__WHAT TO DO__. Leaving every picture out, repeat all of the entries below exactly.

__Saved data entries__.
☆ ☆ ☆

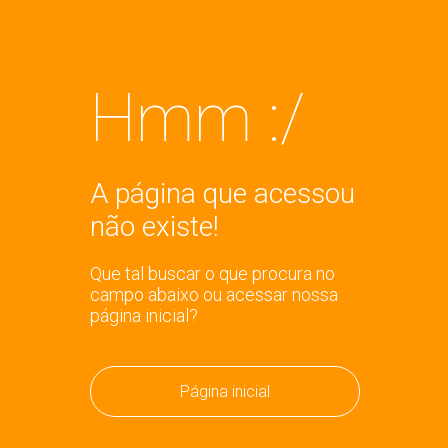
Hmm :/
A página que acessou
não existe!
Que tal buscar o que procura no
campo abaixo ou acessar nossa
página inicial?
Página inicial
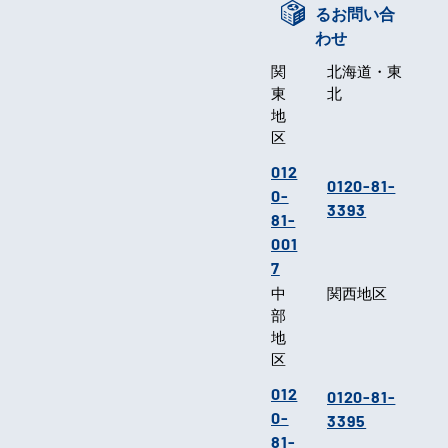
るお問い合
わせ
関
北海道・東
東
北
地
区
012
0120-81-
0-
3393
81-
001
7
中
関西地区
部
地
区
012
0120-81-
0-
3395
81-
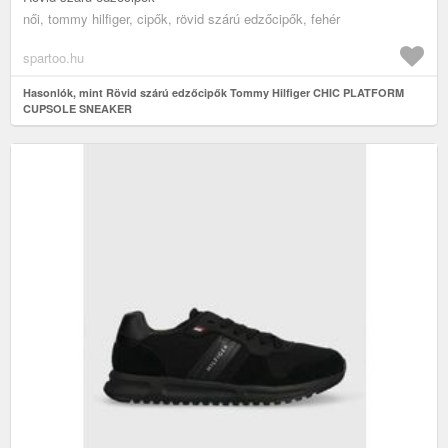
női, tommy hilfiger, cipők, rövid szárú edzőcipők, fehér
spartoo.hu
Hasonlók, mint Rövid szárú edzőcipők Tommy Hilfiger CHIC PLATFORM
CUPSOLE SNEAKER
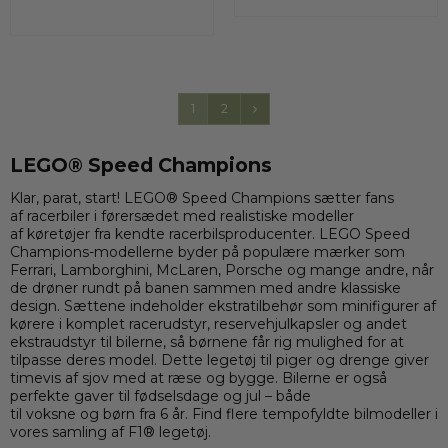
1
2
LEGO® Speed Champions
Klar, parat, start! LEGO® Speed Champions sætter fans
af racerbiler i førersædet med realistiske modeller
af køretøjer fra kendte racerbilsproducenter. LEGO Speed
Champions-modellerne byder på populære mærker som
Ferrari, Lamborghini, McLaren, Porsche og mange andre, når
de drøner rundt på banen sammen med andre klassiske
design. Sættene indeholder ekstratilbehør som minifigurer af
kørere i komplet racerudstyr, reservehjulkapsler og andet
ekstraudstyr til bilerne, så børnene får rig mulighed for at
tilpasse deres model. Dette legetøj til piger og drenge giver
timevis af sjov med at ræse og bygge. Bilerne er også
perfekte gaver til fødselsdage og jul – både
til voksne og børn fra 6 år. Find flere tempofyldte bilmodeller i
vores samling af F1® legetøj.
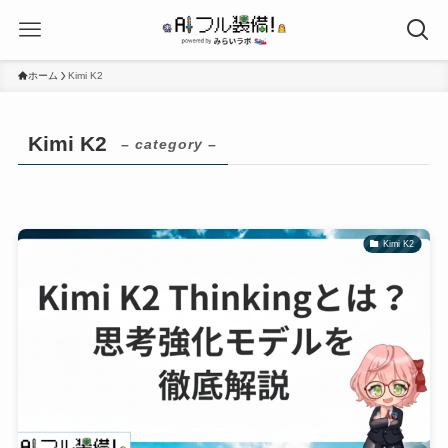
ホーム
Kimi K2
Kimi K2
– category –
Kimi K2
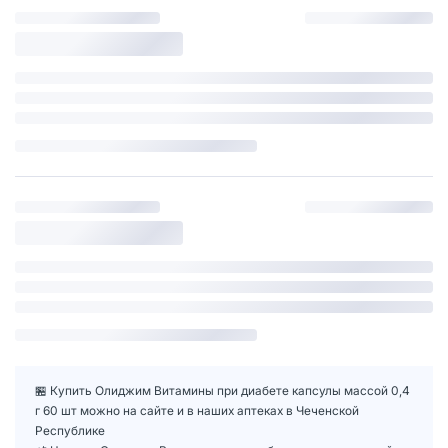
🏪 Купить Олиджим Витамины при диабете капсулы массой 0,4
г 60 шт можно на сайте и в наших аптеках в Чеченской
Республике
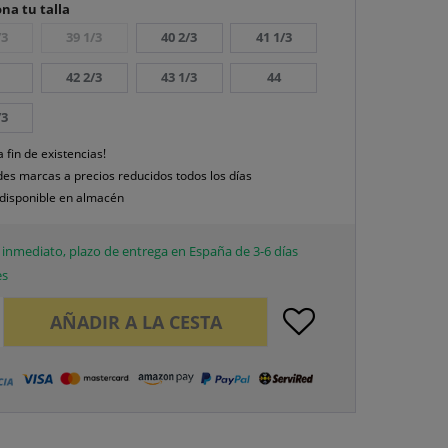
na tu talla
/3
39 1/3
40 2/3
41 1/3
42 2/3
43 1/3
44
/3
a fin de existencias!
es marcas a precios reducidos todos los días
disponible en almacén
inmediato, plazo de entrega en España de 3-6 días
es
AÑADIR A LA CESTA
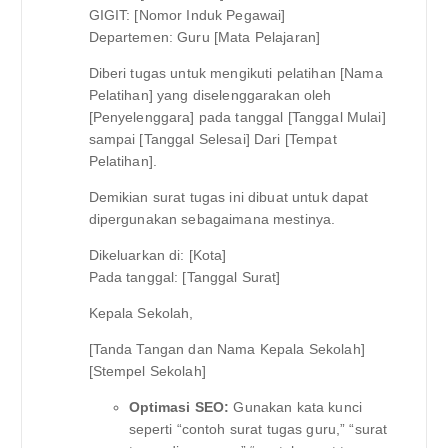
GIGIT: [Nomor Induk Pegawai]
Departemen: Guru [Mata Pelajaran]
Diberi tugas untuk mengikuti pelatihan [Nama
Pelatihan] yang diselenggarakan oleh
[Penyelenggara] pada tanggal [Tanggal Mulai]
sampai [Tanggal Selesai] Dari [Tempat
Pelatihan].
Demikian surat tugas ini dibuat untuk dapat
dipergunakan sebagaimana mestinya.
Dikeluarkan di: [Kota]
Pada tanggal: [Tanggal Surat]
Kepala Sekolah,
[Tanda Tangan dan Nama Kepala Sekolah]
[Stempel Sekolah]
Optimasi SEO:
Gunakan kata kunci
seperti “contoh surat tugas guru,” “surat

☆ ☆ ☆

__WORKED SOLUTION__.
Hmm :/
A página que acessou
não existe!
Que tal buscar o que procura no
campo abaixo ou acessar nossa
página inicial?
Página inicial
るお問い合
わせ
関
北海道・東
東
北
地
区
012
0120-81-
0-
3393
81-
001
7
中
関西地区
部
地
区
012
0120-81-
0-
3395
81-
női, tommy hilfiger, cipők, rövid szárú edzőcipők, fehér
spartoo.hu
Hasonlók, mint Rövid szárú edzőcipők Tommy Hilfiger CHIC PLATFORM
CUPSOLE SNEAKER
1
2
LEGO® Speed Champions
Klar, parat, start! LEGO® Speed Champions sætter fans
af racerbiler i førersædet med realistiske modeller
af køretøjer fra kendte racerbilsproducenter. LEGO Speed
Champions-modellerne byder på populære mærker som
Ferrari, Lamborghini, McLaren, Porsche og mange andre, når
de drøner rundt på banen sammen med andre klassiske
design. Sættene indeholder ekstratilbehør som minifigurer af
kørere i komplet racerudstyr, reservehjulkapsler og andet
ekstraudstyr til bilerne, så børnene får rig mulighed for at
tilpasse deres model. Dette legetøj til piger og drenge giver
timevis af sjov med at ræse og bygge. Bilerne er også
perfekte gaver til fødselsdage og jul – både
til voksne og børn fra 6 år. Find flere tempofyldte bilmodeller i
vores samling af F1® legetøj.
ホーム
Kimi K2
Kimi K2
– category –
Kimi K2
🏪 Купить Олиджим Витамины при диабете капсулы массой 0,4
г 60 шт можно на сайте и в наших аптеках в Чеченской
Республике
na tu talla
/3
39 1/3
40 2/3
41 1/3
42 2/3
43 1/3
44
/3
a fin de existencias!
es marcas a precios reducidos todos los días
disponible en almacén
inmediato, plazo de entrega en España de 3-6 días
es
AÑADIR A LA CESTA
GIGIT: [Nomor Induk Pegawai]
Departemen: Guru [Mata Pelajaran]
Diberi tugas untuk mengikuti pelatihan [Nama
Pelatihan] yang diselenggarakan oleh
[Penyelenggara] pada tanggal [Tanggal Mulai]
sampai [Tanggal Selesai] Dari [Tempat
Pelatihan].
Demikian surat tugas ini dibuat untuk dapat
dipergunakan sebagaimana mestinya.
Dikeluarkan di: [Kota]
Pada tanggal: [Tanggal Surat]
Kepala Sekolah,
[Tanda Tangan dan Nama Kepala Sekolah]
[Stempel Sekolah]
Optimasi SEO:
Gunakan kata kunci
seperti “contoh surat tugas guru,” “surat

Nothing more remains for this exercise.